The Expediency Discernment Council. The Expediency Discernment Council of the System (Persian: مجمع تشخیص مصلحت نظام), is an administrative assembly appointed by the Supreme Leader and was created upon the revision to the Constitution of Islamic Republic of Iran on 6 February 1988. It was originally set up to resolve differences or conflicts between the Majlis and the Council of Guardians, but “its true power lies more in its advisory role to the Supreme Leader.” According to Hooman Majd, the Leader “delegated some of his own authority to the council — granting it supervisory powers over all branches of the government” — following President Mahmoud Ahmadinejad’s election in 2005.

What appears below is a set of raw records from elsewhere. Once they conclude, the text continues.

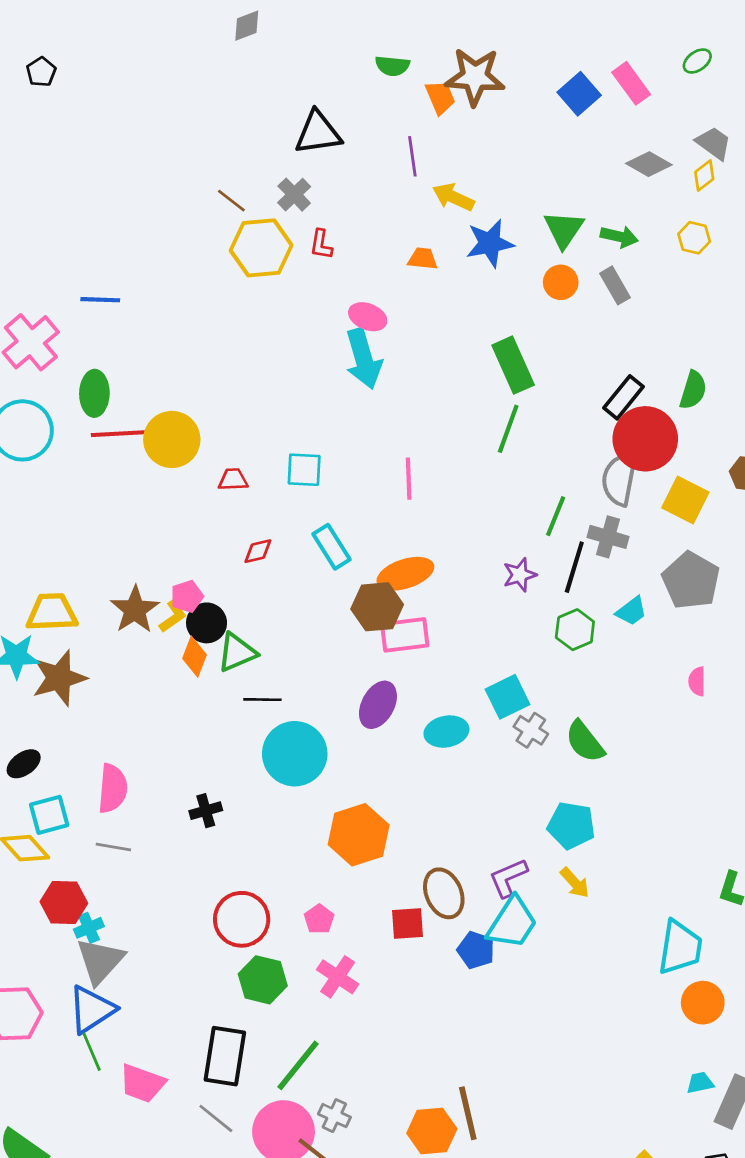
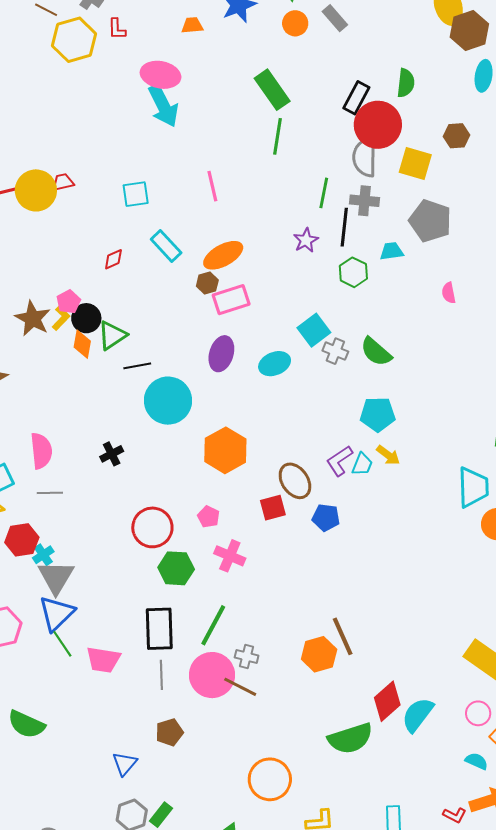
pink ellipse: (368, 317) -> (161, 75), size x1.4
red trapezoid: (233, 480) -> (63, 182), moved
brown hexagon: (377, 607) -> (207, 283), size x0.6
cyan trapezoid: (631, 611) -> (392, 251), turned -140
cyan trapezoid: (512, 923) -> (362, 464), moved, size x0.6
gray line: (216, 1118) -> (161, 675), turned 60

The Guardian Council. The Guardian Council of the Constitution (Persian: شورای نگهبان قانون اساسی, Shora-ye Negaban-e Qanun-e Assassi), also known as the Guardian Council or Council of Guardians, is an appointed and constitutionally-mandated 12-member council that wields considerable power and influence in the Islamic Republic of Iran.
The Iranian constitution calls for the council to be composed of six Islamic jurists, “conscious of the present needs and the issues of the day” to be selected by the Supreme Leader of Iran, and six jurists, “specializing in different areas of law, to be elected by the Majlis (the Iranian Parliament) from among the Muslim jurists nominated by the Head of the Judicial Power,” (who, in turn, is also appointed by the supreme leader).
The Majlis. Majlis of Iran (Persian: مجلس شورای اسلامی, lit. Islamic Consultative Assembly), also called The Iranian Parliament, is the national legislative body of Iran. The Majlis currently has 290 representatives, changed from the previous 270 seats since the 18 February 2000 election.
The current speaker of parliament is Ali Larijani, with first deputy speaker Mohammad Reza Bahonar and second deputy speaker Mohammad Hassan Aboutorabi-Fard. The presiding board member is Mousa Qorbani.
The President. The President of Iran is the highest popularly elected official in the Islamic Republic of Iran, but is subordinate to the Supreme Leader. According to the constitution of the Islamic Republic of Iran the president is responsible for the “functions of the executive”, such as signing treaties, agreements etc. with other countries and international organizations; the national planning and budget and state employment affairs; appointing ministers, governors, and ambassadors subject to the approval of the parliament.
Unlike many other countries, in Iran the president does not have full control over foreign policy, the armed forces, or the nuclear policy of the Iranian state, which are under the control of the Supreme Leader.
The President is elected for a four-year term by the direct vote of the people and may not serve for more than two consecutive terms.